Another member of the ALTEMIS team, Haruko Wainwright, from Lawrence Berkeley National Laboratory (now at MIT), presented the ALTEMIS capabilities at the 2023 Geological Society of London Conference and visited the Sellafield nuclear site near Cumbria, England. That visit led to the upcoming deployment of ALTEMIS to analyze the controlling variables at Sellafield. Unlike F-Area, where the controlling variable is pH, the Sellafield site’s controlling variable is total dissolved solids. “We’re working on a plan to help them monitor for those total dissolved solids to locate any leaks from buried waste,” said Eddy-Dilek.
According to Eddy-Dilek, there are nine complex plumes across the DOE complex located at:
- Hanford, Washington
- Los Alamos, New Mexico
- Oak Ridge, Tennessee
- Savannah River Site, South Carolina
- West Valley, New York
- Paducah, Kentucky
- Moab, Utah
Of those major plumes, four are located in arid areas. For arid sites, Eddy-Dilek says ALTEMIS work is still about the monitoring of the controlling variables, but it is also about the tools selected for the monitoring. For example, unmanned aerial vehicles can be used instead of using hand-held monitoring devices, lowering potential workplace hazards due to lack of dense vegetation. This allows the use of a wide range of geophysical, chemical, and spectral methods that provide a complete map of the surface variations. Eddy-Dilek said the Moab site provides an excellent opportunity to further demonstrate the value of ALTEMIS and its applicability in arid climates.
“I selected Moab for the arid site deployment because the site is scheduled for transition to LM [Legacy Management] in three years,” said Eddy-Dilek. “Secondly, Moab doesn’t have a remediation system in place, so they don’t have a long-term monitoring system in place, which means I don’t have to replace an existing one.” Separate from the ALTEMIS work, SRNL is also providing technical assistance to Moab, designing the remediation and regulatory strategies and making recommendations for the long term monitoring.

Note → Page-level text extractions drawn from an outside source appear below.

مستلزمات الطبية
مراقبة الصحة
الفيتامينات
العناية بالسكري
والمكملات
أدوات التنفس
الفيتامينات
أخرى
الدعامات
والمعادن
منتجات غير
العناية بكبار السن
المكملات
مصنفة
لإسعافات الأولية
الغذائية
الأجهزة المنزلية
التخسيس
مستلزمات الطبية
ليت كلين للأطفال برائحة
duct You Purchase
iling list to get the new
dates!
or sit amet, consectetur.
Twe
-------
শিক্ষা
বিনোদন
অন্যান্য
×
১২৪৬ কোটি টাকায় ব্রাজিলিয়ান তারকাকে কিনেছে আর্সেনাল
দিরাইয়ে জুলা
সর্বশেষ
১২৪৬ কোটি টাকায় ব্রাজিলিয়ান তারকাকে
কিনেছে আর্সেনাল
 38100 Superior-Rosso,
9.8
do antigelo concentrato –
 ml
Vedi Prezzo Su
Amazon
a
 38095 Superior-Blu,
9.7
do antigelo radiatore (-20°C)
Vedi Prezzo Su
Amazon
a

Legacy Management’s acceptance of the Moab site transfer hinges, in part, on having a Groundwater Corrective Action Plan, which includes having an approved monitoring system. Successful use of ALTEMIS at Moab has the potential to pave the way for future deployment at other arid climate sites.

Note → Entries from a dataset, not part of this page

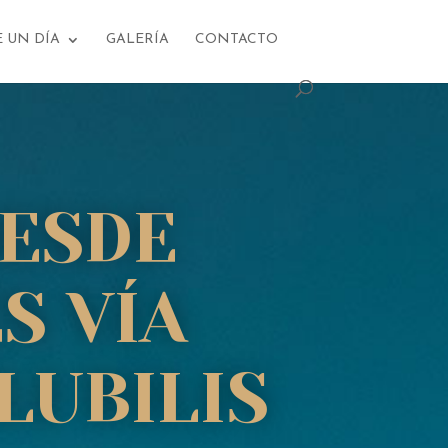
E UN DÍA
GALERÍA
CONTACTO
DESDE
S VÍA
LUBILIS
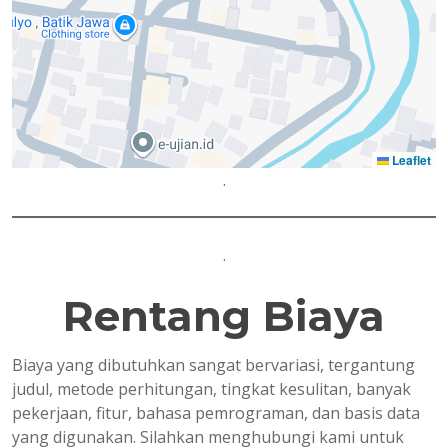
Leaflet
.
.
Rentang Biaya
Biaya yang dibutuhkan sangat bervariasi, tergantung
judul, metode perhitungan, tingkat kesulitan, banyak
pekerjaan, fitur, bahasa pemrograman, dan basis data
yang digunakan. Silahkan menghubungi kami untuk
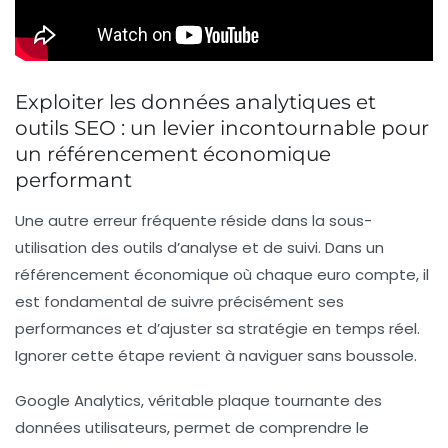
Exploiter les données analytiques et
outils SEO : un levier incontournable pour
un référencement économique
performant
Une autre erreur fréquente réside dans la sous-
utilisation des outils d’analyse et de suivi. Dans un
référencement économique où chaque euro compte, il
est fondamental de suivre précisément ses
performances et d’ajuster sa stratégie en temps réel.
Ignorer cette étape revient à naviguer sans boussole.
Google Analytics, véritable plaque tournante des
données utilisateurs, permet de comprendre le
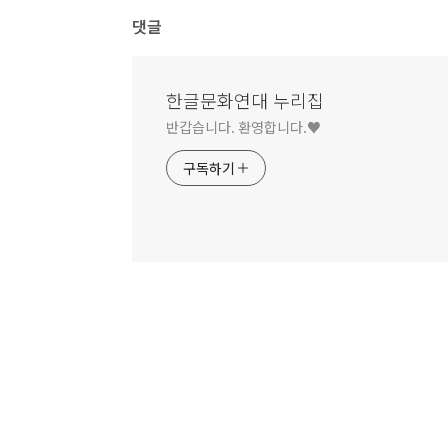
댓글
한글문화연대 누리집
반갑습니다. 환영합니다.♥
구독하기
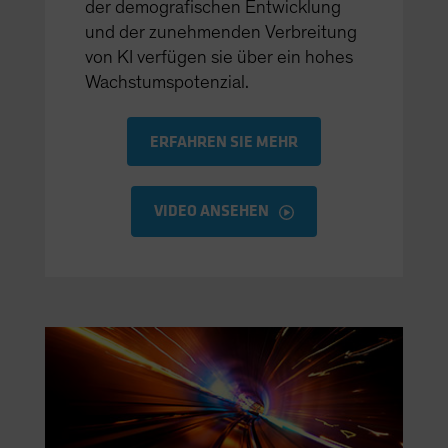
der demografischen Entwicklung
und der zunehmenden Verbreitung
von KI verfügen sie über ein hohes
Wachstumspotenzial.
ERFAHREN SIE MEHR
VIDEO ANSEHEN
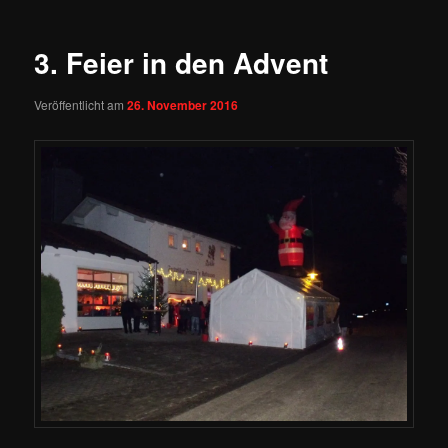
3. Feier in den Advent
Veröffentlicht am
26. November 2016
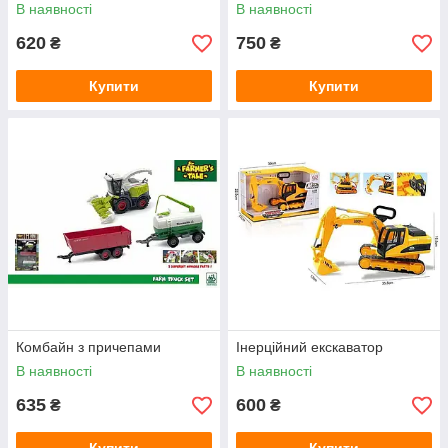
В наявності
В наявності
620
750
₴
₴
Купити
Купити
Комбайн з причепами
Інерційний екскаватор
В наявності
В наявності
635
600
₴
₴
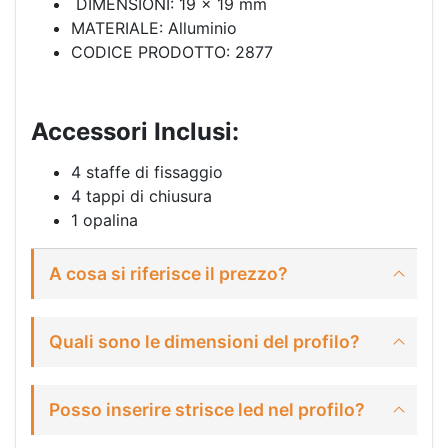
DIMENSIONI: 19 x 19 mm
MATERIALE: Alluminio
CODICE PRODOTTO: 2877
Accessori Inclusi:
4 staffe di fissaggio
4 tappi di chiusura
1 opalina
A cosa si riferisce il prezzo?
Quali sono le dimensioni del profilo?
Posso inserire strisce led nel profilo?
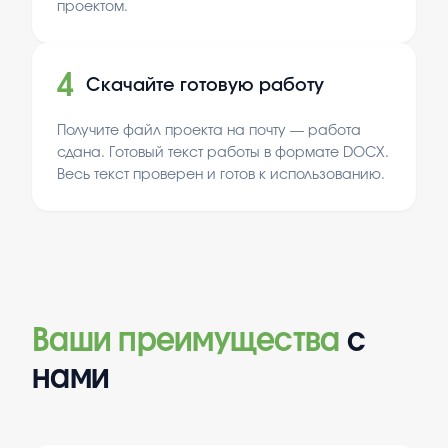
проектом.
4
Скачайте готовую работу
Получите файл проекта на почту — работа
сдана. Готовый текст работы в формате DOCX.
Весь текст проверен и готов к использованию.
Ваши преимущества
с
нами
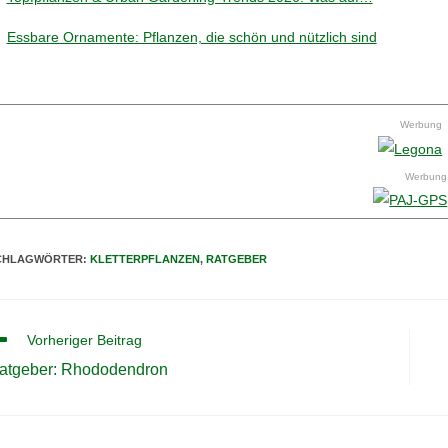
Essbare Ornamente: Pflanzen, die schön und nützlich sind
Werbung
Werbung
CHLAGWÖRTER
:
KLETTERPFLANZEN
,
RATGEBER
itere
Vorheriger Beitrag
tikel
atgeber: Rhododendron
nsehen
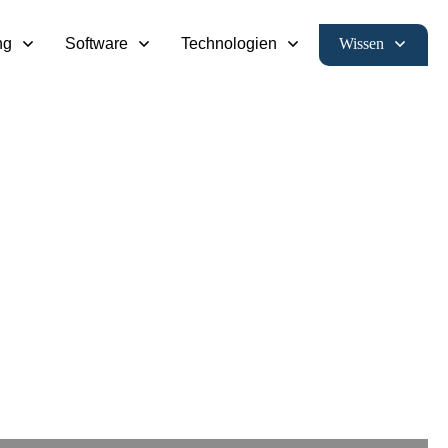
Wissen
ng
Software
Technologien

While much of ALTEMIS’s “beyond-the-fence line” work has been driven by personal interaction, program managers recognize there must be a way for customers to access information electronically. This knowledge transfer capability is the next challenge for ALTEMIS. The question becomes how to create a portal where a customer can input site and contaminant characteristics and receive back a plan specific to that site, including the types of tools to use to monitor and an indication of what remediation and monitoring approach to use.
A Florida International University member of the ALTEMIS team is taking best practices from a system he built for Deactivation and Decommissioning and working to apply them to an electronic portal for ALTEMIS. Eddy-Dilek and other team members are working on the portal’s design. Creation of the portal will allow sharing of the ALTEMIS approach to monitoring and groundwater contamination remediation.
The ATLEMIS approach flipped a switch in remediation and monitoring work, moving from a reactive process to a proactive process. Developing an online portal will similarly transform the remediation and monitoring landscape, empowering even greater time and cost savings while better protecting the environment.